I think I'm going to make a food hamper for the inlays this xmas, as their Ds can't be bothered to come up with any suggestions and looks at me wide eyed on Christmas eve every bloody year.
So i am thinking of all the usuals, choices, crackers for cheese, baileys, chutneys, festive mugs perhaps.

These are old people and wouldn't be into any fancy new food. Is there anything I'm forgetting? Im thinking of starting to buy one item a week now so i have it ready early.

cocodidit1 Thu 29-Sep-16 14:45:46

Inlaws not inlays ooops

WhoKnowsWhereTheTimeG0es Thu 29-Sep-16 14:45:57

Nice tea, coffee or hot choc to go with the mugs.

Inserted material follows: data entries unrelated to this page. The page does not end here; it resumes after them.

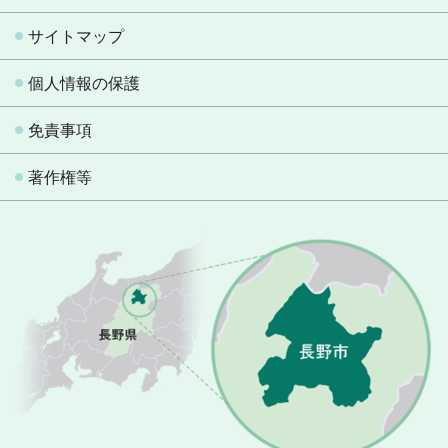
サイトマップ
個人情報の保護
免責事項
著作権等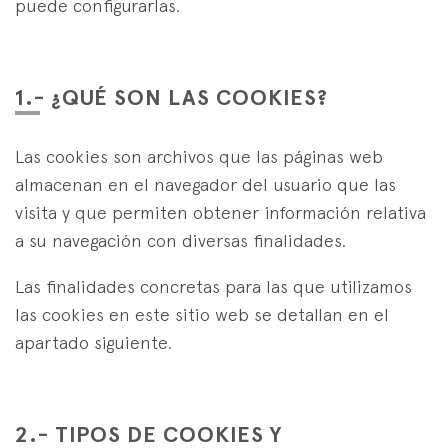
Estrategias Especialistas
puede configurarlas.
es
eus
en
1.- ¿QUÉ SON LAS COOKIES?
Las cookies son archivos que las páginas web
almacenan en el navegador del usuario que las
visita y que permiten obtener información relativa
a su navegación con diversas finalidades.
Las finalidades concretas para las que utilizamos
las cookies en este sitio web se detallan en el
apartado siguiente.
2.- TIPOS DE COOKIES Y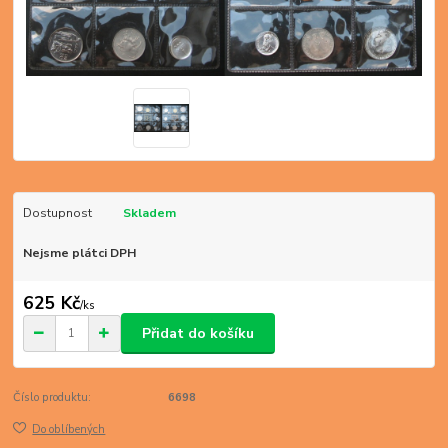
Dostupnost
Skladem
Nejsme plátci DPH
625 Kč
/
ks
Přidat do košíku
Číslo produktu:
6698
Do oblíbených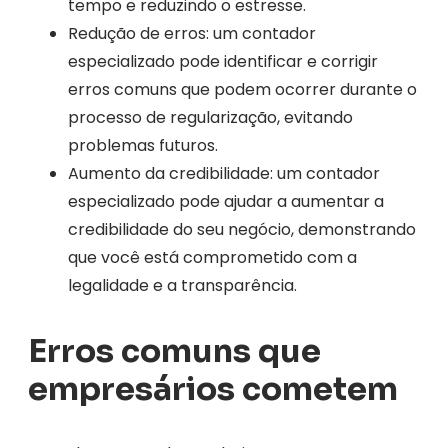
tempo e reduzindo o estresse.
Redução de erros: um contador
especializado pode identificar e corrigir
erros comuns que podem ocorrer durante o
processo de regularização, evitando
problemas futuros.
Aumento da credibilidade: um contador
especializado pode ajudar a aumentar a
credibilidade do seu negócio, demonstrando
que você está comprometido com a
legalidade e a transparência.
Erros comuns que
empresários cometem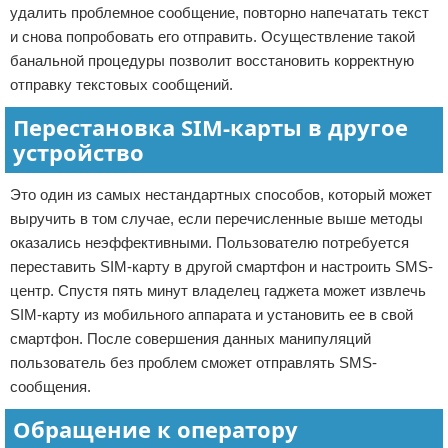
удалить проблемное сообщение, повторно напечатать текст
и снова попробовать его отправить. Осуществление такой
банальной процедуры позволит восстановить корректную
отправку текстовых сообщений.
Перестановка SIM-карты в другое
устройство
Это один из самых нестандартных способов, который может
выручить в том случае, если перечисленные выше методы
оказались неэффективными. Пользователю потребуется
переставить SIM-карту в другой смартфон и настроить SMS-
центр. Спустя пять минут владелец гаджета может извлечь
SIM-карту из мобильного аппарата и установить ее в свой
смартфон. После совершения данных манипуляций
пользователь без проблем сможет отправлять SMS-
сообщения.
Обращение к оператору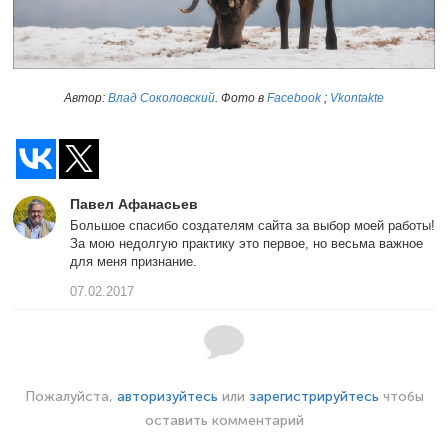
Автор:
Влад Соколовский
. Фото в
Facebook
;
Vkontakte
Павел Афанасьев
Большое спасибо создателям сайта за выбор моей работы!
За мою недолгую практику это первое, но весьма важное
для меня признание.
07.02.2017
Пожалуйста,
авторизуйтесь
или
зарегистрируйтесь
чтобы
оставить комментарий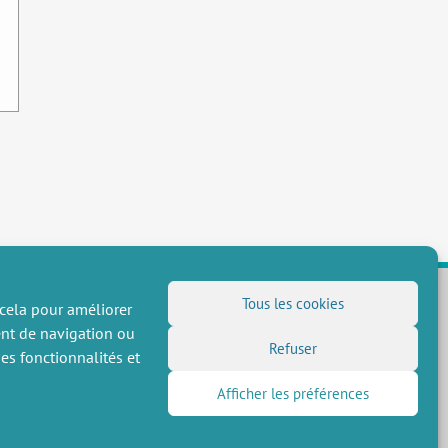
Tous les cookies
 cela pour améliorer
ent de navigation ou
NOUS SUIVRE
Refuser
es fonctionnalités et
Flux RSS
Afficher les préférences
LinkedIn
X
Réseaux sociaux
(Twitter)
Inscription à la newsletter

BlueKarou Thu 29-Sep-16 15:14:13

I did one last year; mostly what you've already said; cheese, crackers, some bacon salt, some flavoured vodka miniatures (bacon salt and vodka being things I knew the recipients would like.) and some Hotel Chocolat goodness.

How about some jam/marmalade? Definitely tea/coffee/hot choc as Who said. Maybe chuck in a couple of oranges just before delivering, or some nuts - very festive (chocolate brazils, maybe, if nuts alone not their sort of thing)

cocodidit1 Thu 29-Sep-16 15:23:02

Great thinking about the drinks and nuts. might go with some lemons and oranges scattered too.

cheers ladies!

SpaceDinosaur Thu 29-Sep-16 15:35:15

Cake!

Cured meats. Some nice cordial? Wine? Mulling spices/mulled wine? Olives. Look in the "extra special" aisle of jars. Stuffed peppers?

Can you make me one too please?!!

CarrotVan Thu 29-Sep-16 15:57:53

Maybe go with a theme like afternoon tea, luxury breakfast, luxury snacks, brunch...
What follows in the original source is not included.